Among the records below, find the line with "するプラグインです。 【AudioIg…" and the line with "30. OKTOBER 2025". Set down both and every line between, exactly and with no pictures, but nothing else.

Start of DATA EXTRACTS

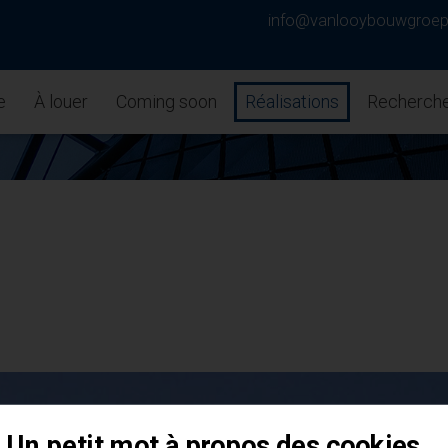
info@vanlooybouwgroe
e
À louer
Coming soon
Réalisations
Recherche
Un petit mot à propos des cookies...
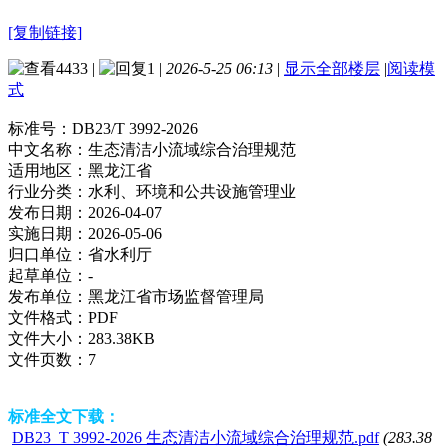
[复制链接]
4433
|
1
|
2026-5-25 06:13
|
显示全部楼层
|
阅读模
式
标准号：
DB23/T 3992-2026
中文名称：
生态清洁小流域综合治理规范
适用地区：
黑龙江省
行业分类：
水利、环境和公共设施管理业
发布日期：
2026-04-07
实施日期：
2026-05-06
归口单位：
省水利厅
起草单位：
-
发布单位：
黑龙江省市场监督管理局
文件格式：
PDF
文件大小：
283.38KB
文件页数：
7
标准全文下载：
DB23_T 3992-2026 生态清洁小流域综合治理规范.pdf
(283.38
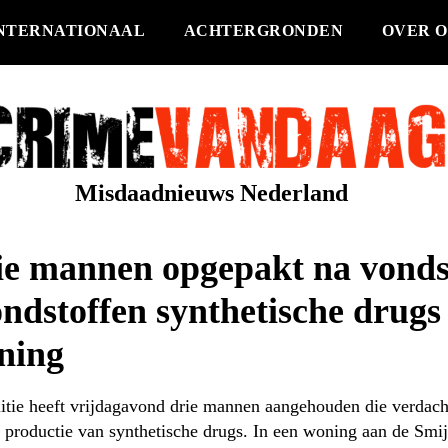
NTERNATIONAAL
ACHTERGRONDEN
OVER O
Misdaadnieuws Nederland
ie mannen opgepakt na vonds
ndstoffen synthetische drugs
ning
itie heeft vrijdagavond drie mannen aangehouden die verdac
 productie van synthetische drugs. In een woning aan de Smij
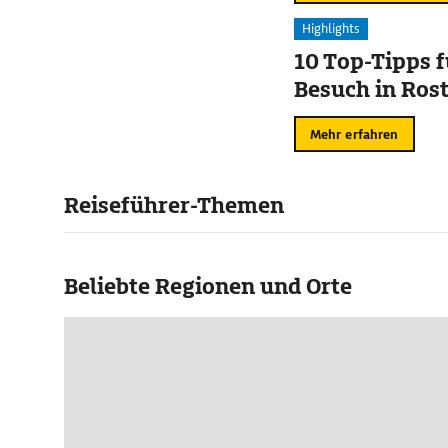
Highlights
10 Top-Tipps f
Besuch in Ros
Mehr erfahren
Reiseführer-Themen
Beliebte Regionen und Orte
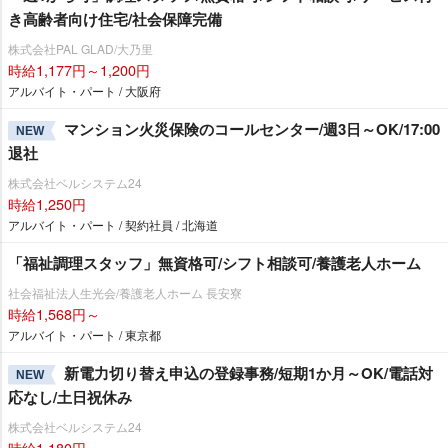
き高齢者向け住宅/社会保障完備
株式会社PAL GLAD/大乃里
時給1,177円～1,200円
アルバイト・パート / 大阪府
マンション火災保険のコールセンター/週3日～OK/17:00
NEW
退社
株式会社ベルシステム24
時給1,250円
アルバイト・パート / 契約社員 / 北海道
「福祉調理スタッフ」無資格可/シフト相談可/養護老人ホーム
社会福祉法人生光会/養護老人ホーム 長安寮
時給1,568円～
アルバイト・パート / 東京都
新電力切り替え申込の登録事務/短期1か月～OK/電話対
NEW
応なし/土日祝休み
株式会社ベルシステム24
時給1,180円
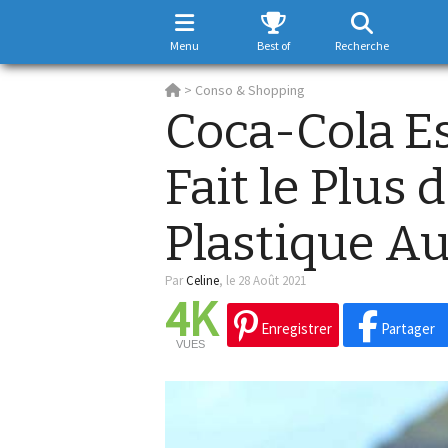
Menu
Best of
Recherche
>
Conso & Shopping
Coca-Cola Es
Fait le Plus 
Plastique A
Par
Celine
,
le 28 Août 2021
4K
Enregistrer
Partager
VUES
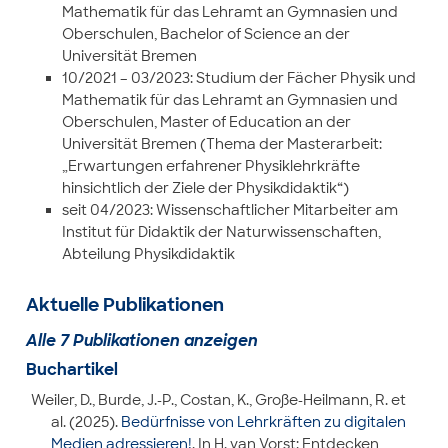
Mathematik für das Lehramt an Gymnasien und
Oberschulen, Bachelor of Science an der
Universität Bremen
10/2021 – 03/2023: Studium der Fächer Physik und
Mathematik für das Lehramt an Gymnasien und
Oberschulen, Master of Education an der
Universität Bremen (Thema der Masterarbeit:
„Erwartungen erfahrener Physiklehrkräfte
hinsichtlich der Ziele der Physikdidaktik“)
seit 04/2023: Wissenschaftlicher Mitarbeiter am
Institut für Didaktik der Naturwissenschaften,
Abteilung Physikdidaktik
Aktuelle Publikationen
Alle 7 Publikationen anzeigen
Buchartikel
Weiler, D., Burde, J.-P., Costan, K., Große-Heilmann, R. et
al. (2025).
Bedürfnisse von Lehrkräften zu digitalen
Medien adressieren!
. In H. van Vorst: Entdecken,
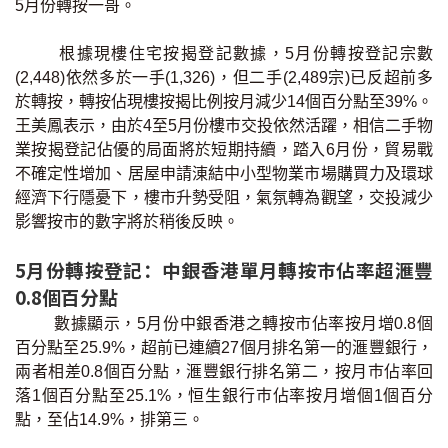
5月份轉按一哥。
印花稅計算
根據現樓住宅按揭登記數據，5月份轉按登記宗數
免費物業估價
(2,448)依然多於一手(1,326)，但二手(2,489宗)已反超前多
於轉按，轉按佔現樓按揭比例按月減少14個百分點至39%。
下載中心
王美鳳表示，由於4至5月份樓巿交投依然活躍，相信二手物
業按揭登記佔優的局面將於短期持續，踏入6月份，貿易戰
不確定性增加、居屋申請涷結中小型物業市場購買力及環球
按揭全面睇
經濟下行隱憂下，樓市升勢受阻，氣氛轉為觀望，交投減少
新聞/研究
影響按市的數字將於稍後反映。
5月份轉按登記：中銀香港單月轉按巿佔率超滙豐
公司動態
0.8個百分點
按市新聞
數據顯示，5月份中銀香港之轉按市佔率按月增0.8個
百分點至25.9%，超前已連續27個月排名第一的滙豐銀行，
統計數據庫
兩者相差0.8個百分點，滙豐銀行排名第二，按月巿佔率回
落1個百分點至25.1%，恒生銀行巿佔率按月增個1個百分
按揭快趣智識
點，至佔14.9%，排第三。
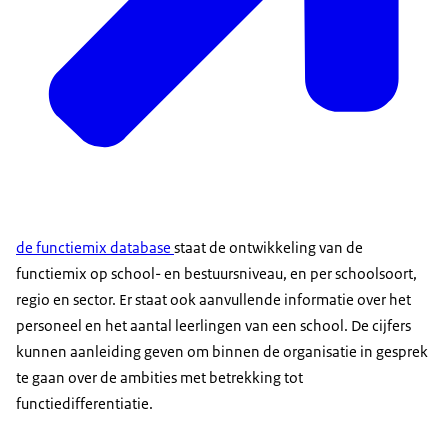
de functiemix database
staat de ontwikkeling van de
functiemix op school- en bestuursniveau, en per schoolsoort,
regio en sector. Er staat ook aanvullende informatie over het
personeel en het aantal leerlingen van een school. De cijfers
kunnen aanleiding geven om binnen de organisatie in gesprek
te gaan over de ambities met betrekking tot
functiedifferentiatie.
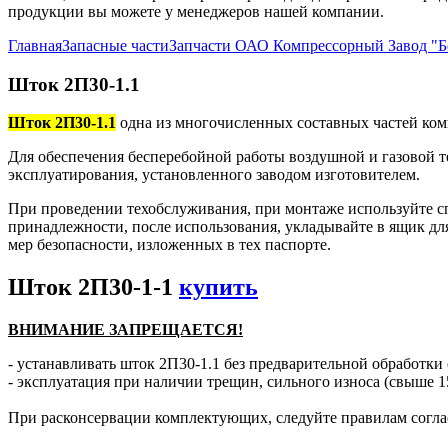
продукции вы можете у менеджеров нашей компании.
Главная
Запасные части
Запчасти ОАО Компрессорный Завод "
Шток 2П30-1.1
Шток 2П30-1.1
одна из многочисленных составных частей ком
Для обеспечения бесперебойной работы воздушной и газовой т
эксплуатирования, установленного заводом изготовителем.
При проведении техобслуживания, при монтаже используйте с
принадлежности, после использования, укладывайте в ящик дл
мер безопасности, изложенных в тех паспорте.
Шток 2П30-1-1
купить
ВНИМАНИЕ ЗАПРЕЩАЕТСЯ!
- устанавливать шток 2П30-1.1 без предварительной обработки 
- эксплуатация при наличии трещин, сильного износа (свыше 1
При расконсервации комплектующих, следуйте правилам согла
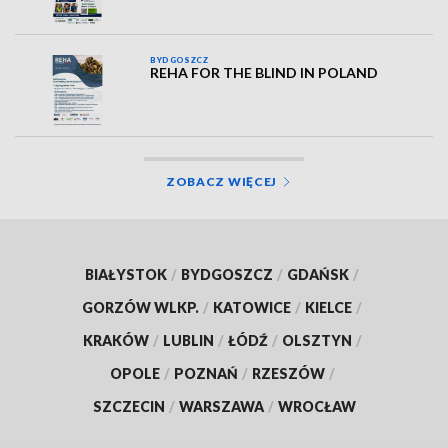
BYDGOSZCZ
REHA FOR THE BLIND IN POLAND
ZOBACZ WIĘCEJ
BIAŁYSTOK
/
BYDGOSZCZ
/
GDAŃSK
/
GORZÓW WLKP.
/
KATOWICE
/
KIELCE
/
KRAKÓW
/
LUBLIN
/
ŁÓDŹ
/
OLSZTYN
/
OPOLE
/
POZNAŃ
/
RZESZÓW
/
SZCZECIN
/
WARSZAWA
/
WROCŁAW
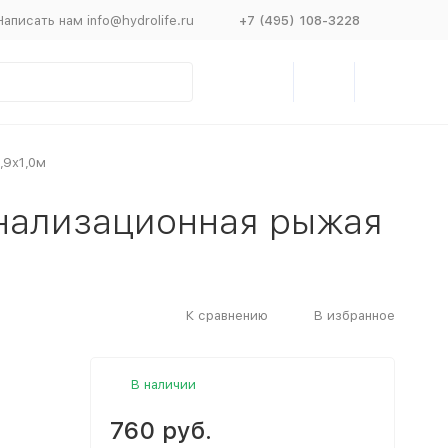
Написать нам info@hydrolife.ru
+7 (495) 108-3228
,9х1,0м
анализационная рыжая
К сравнению
В избранное
В наличии
760 руб.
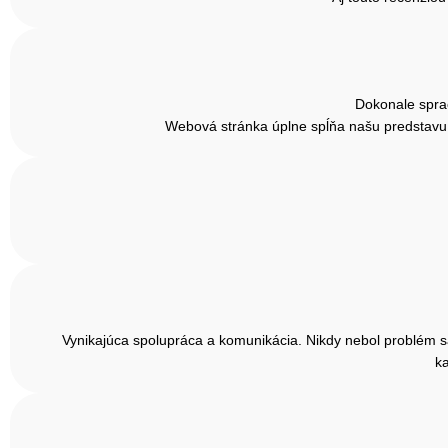
Dokonale sprac
Webová stránka úplne spĺňa našu predstavu, j
Vynikajúca spolupráca a komunikácia. Nikdy nebol problém sa 
ka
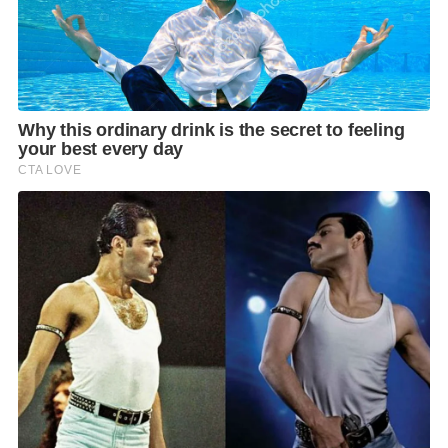
มีโอกาสสร้างครอบครัวอย่างสมบูรณ์
F
L
T
C
S
Share
a
i
w
o
h
c
n
i
p
a
e
e
t
y
r
b
t
L
e
o
e
i
o
r
n
k
k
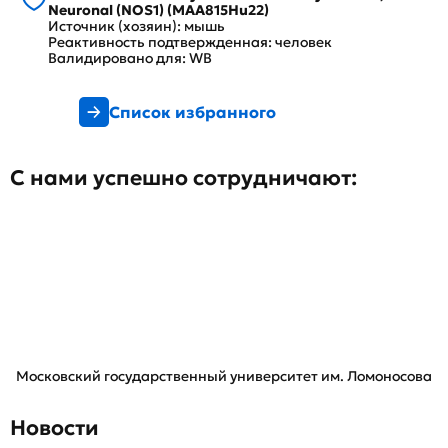
Neuronal (NOS1) (MAA815Hu22)
Источник (хозяин): мышь
Реактивность подтвержденная: человек
Валидировано для: WB
Список избранного
С нами успешно сотрудничают:
Московский государственный университет им. Ломоносова
Новости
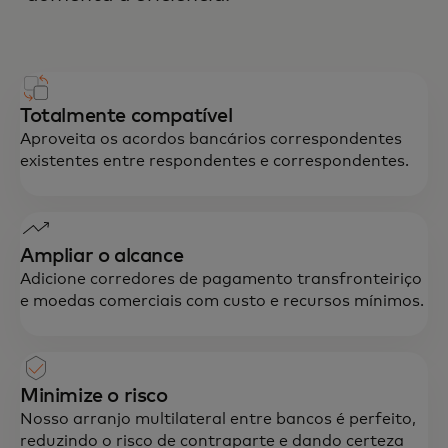
Totalmente compatível
Aproveita os acordos bancários correspondentes
existentes entre respondentes e correspondentes.
Ampliar o alcance
Adicione corredores de pagamento transfronteiriço
e moedas comerciais com custo e recursos mínimos.
Minimize o risco
Nosso arranjo multilateral entre bancos é perfeito,
reduzindo o risco de contraparte e dando certeza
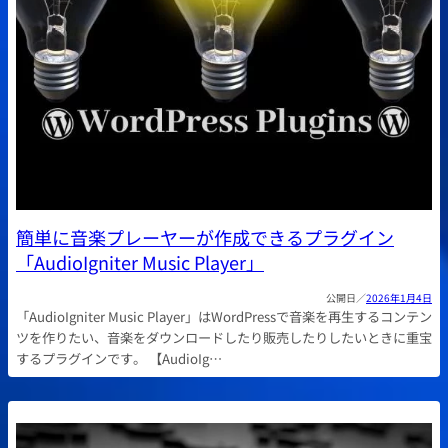
簡単に音楽プレーヤーが作成できるプラグイン
「AudioIgniter Music Player」
2026年1月4日
「AudioIgniter Music Player」はWordPressで音楽を再生するコンテン
ツを作りたい、音楽をダウンロードしたり販売したりしたいときに重宝
するプラグインです。 【AudioIg…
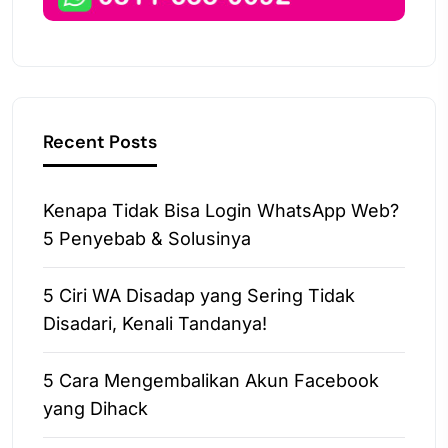
Recent Posts
Kenapa Tidak Bisa Login WhatsApp Web?
5 Penyebab & Solusinya
5 Ciri WA Disadap yang Sering Tidak
Disadari, Kenali Tandanya!
5 Cara Mengembalikan Akun Facebook
yang Dihack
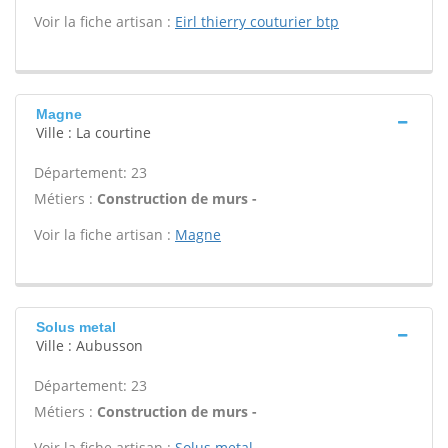
Voir la fiche artisan :
Eirl thierry couturier btp
Magne
Ville : La courtine
Département: 23
Métiers :
Construction de murs -
Voir la fiche artisan :
Magne
Solus metal
Ville : Aubusson
Département: 23
Métiers :
Construction de murs -
Voir la fiche artisan :
Solus metal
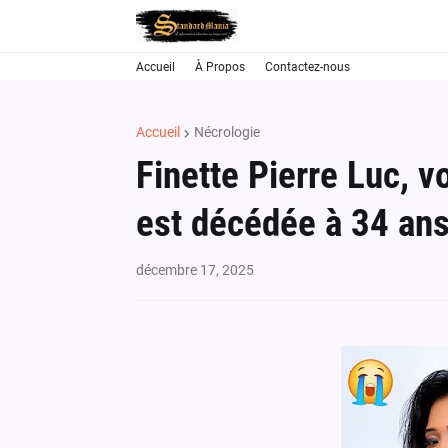
Accueil
À Propos
Contactez-nous
Accueil
Nécrologie
Finette Pierre Luc, v
est décédée à 34 an
décembre 17, 2025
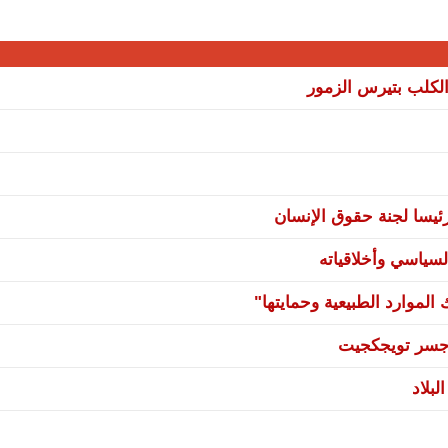
لكلب بتيرس الزمور
يسا لجنة حقوق الإنسان
سياسي وأخلاقياته
لموارد الطبيعية وحمايتها"
ي جسر تويجكجيت
بلاد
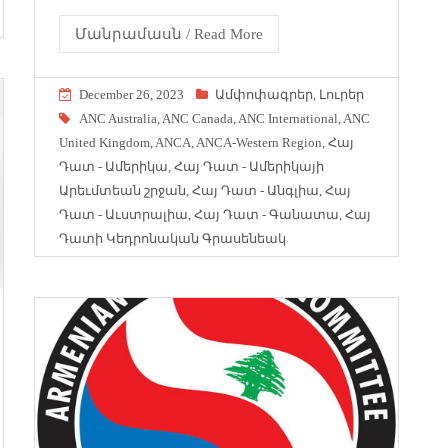
Մանրամասն / Read More
December 26, 2023
Ամփոփագրեր
,
Լուրեր
ANC Australia
,
ANC Canada
,
ANC International
,
ANC
United Kingdom
,
ANCA
,
ANCA-Western Region
,
Հայ
Դատ - Ամերիկա
,
Հայ Դատ - Ամերիկայի
Արեւմտեան շրջան
,
Հայ Դատ - Անգլիա
,
Հայ
Դատ - Աւստրալիա
,
Հայ Դատ - Գանատա
,
Հայ
Դատի Կեդրոնական Գրասենեակ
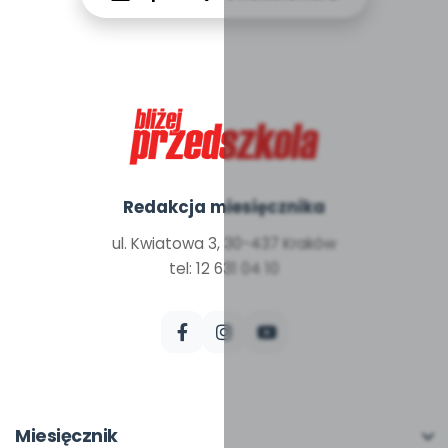
Redakcja miesięcznika
ul. Kwiatowa 3, 30-437 Kraków
tel: 12 631 04 10
Miesięcznik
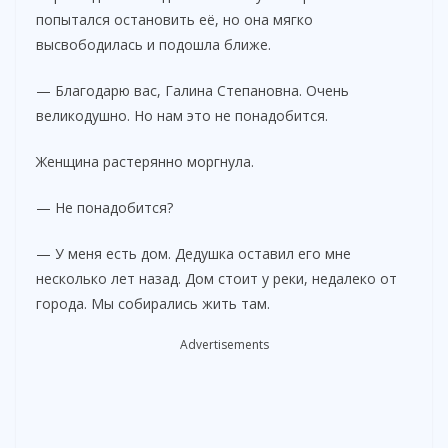
попытался остановить её, но она мягко
высвободилась и подошла ближе.
— Благодарю вас, Галина Степановна. Очень
великодушно. Но нам это не понадобится.
Женщина растерянно моргнула.
— Не понадобится?
— У меня есть дом. Дедушка оставил его мне
несколько лет назад. Дом стоит у реки, недалеко от
города. Мы собирались жить там.
Advertisements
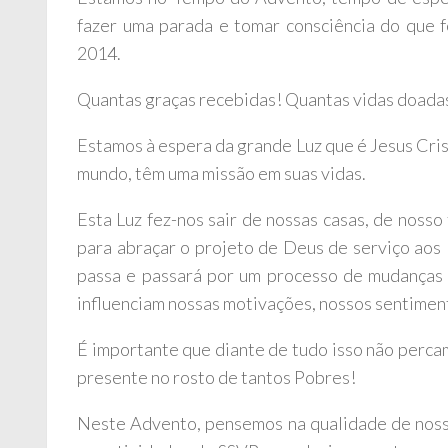
fazer uma parada e tomar consciência do que f
2014.
Quantas graças recebidas! Quantas vidas doada
Estamos à espera da grande Luz que é Jesus Cris
mundo, têm uma missão em suas vidas.
Esta Luz fez-nos sair de nossas casas, de nosso
para abraçar o projeto de Deus de serviço aos 
passa e passará por um processo de mudanças 
influenciam nossas motivações, nossos sentiment
É importante que diante de tudo isso não perca
presente no rosto de tantos Pobres!
Neste Advento, pensemos na qualidade de nossa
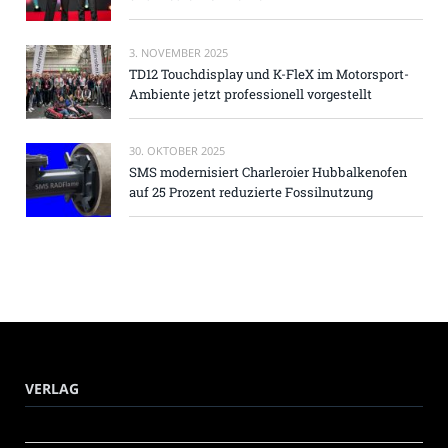
3. NOVEMBER 2025
TD12 Touchdisplay und K-FleX im Motorsport-
Ambiente jetzt professionell vorgestellt
30. OKTOBER 2025
SMS modernisiert Charleroier Hubbalkenofen
auf 25 Prozent reduzierte Fossilnutzung
VERLAG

End of DATA EXTRACTS

OUTPUT OF THE EXERCISE –
するプラグインです。 【AudioIg…
Recent Posts
Kenapa Tidak Bisa Login WhatsApp Web?
5 Penyebab & Solusinya
5 Ciri WA Disadap yang Sering Tidak
Disadari, Kenali Tandanya!
5 Cara Mengembalikan Akun Facebook
yang Dihack
Voir la fiche artisan :
Eirl thierry couturier btp
Magne
Ville : La courtine
Département: 23
Métiers :
Construction de murs -
Voir la fiche artisan :
Magne
Solus metal
Ville : Aubusson
Département: 23
Métiers :
Construction de murs -
Voir la fiche artisan :
Solus metal
Accueil
À Propos
Contactez-nous
Accueil
Nécrologie
Finette Pierre Luc, v
est décédée à 34 an
décembre 17, 2025
لكلب بتيرس الزمور
يسا لجنة حقوق الإنسان
سياسي وأخلاقياته
لموارد الطبيعية وحمايتها"
ي جسر تويجكجيت
بلاد
Մանրամասն / Read More
December 26, 2023
Ամփոփագրեր
,
Լուրեր
ANC Australia
,
ANC Canada
,
ANC International
,
ANC
United Kingdom
,
ANCA
,
ANCA-Western Region
,
Հայ
Դատ - Ամերիկա
,
Հայ Դատ - Ամերիկայի
Արեւմտեան շրջան
,
Հայ Դատ - Անգլիա
,
Հայ
Դատ - Աւստրալիա
,
Հայ Դատ - Գանատա
,
Հայ
Դատի Կեդրոնական Գրասենեակ
Redakcja miesięcznika
ul. Kwiatowa 3, 30-437 Kraków
tel: 12 631 04 10
Miesięcznik
попытался остановить её, но она мягко
высвободилась и подошла ближе.
— Благодарю вас, Галина Степановна. Очень
великодушно. Но нам это не понадобится.
Женщина растерянно моргнула.
— Не понадобится?
— У меня есть дом. Дедушка оставил его мне
несколько лет назад. Дом стоит у реки, недалеко от
города. Мы собирались жить там.
Advertisements
fazer uma parada e tomar consciência do que f
2014.
Quantas graças recebidas! Quantas vidas doada
Estamos à espera da grande Luz que é Jesus Cris
mundo, têm uma missão em suas vidas.
Esta Luz fez-nos sair de nossas casas, de nosso
para abraçar o projeto de Deus de serviço aos 
passa e passará por um processo de mudanças 
influenciam nossas motivações, nossos sentiment
É importante que diante de tudo isso não perca
presente no rosto de tantos Pobres!
Neste Advento, pensemos na qualidade de nossa
3. NOVEMBER 2025
TD12 Touchdisplay und K-FleX im Motorsport-
Ambiente jetzt professionell vorgestellt
30. OKTOBER 2025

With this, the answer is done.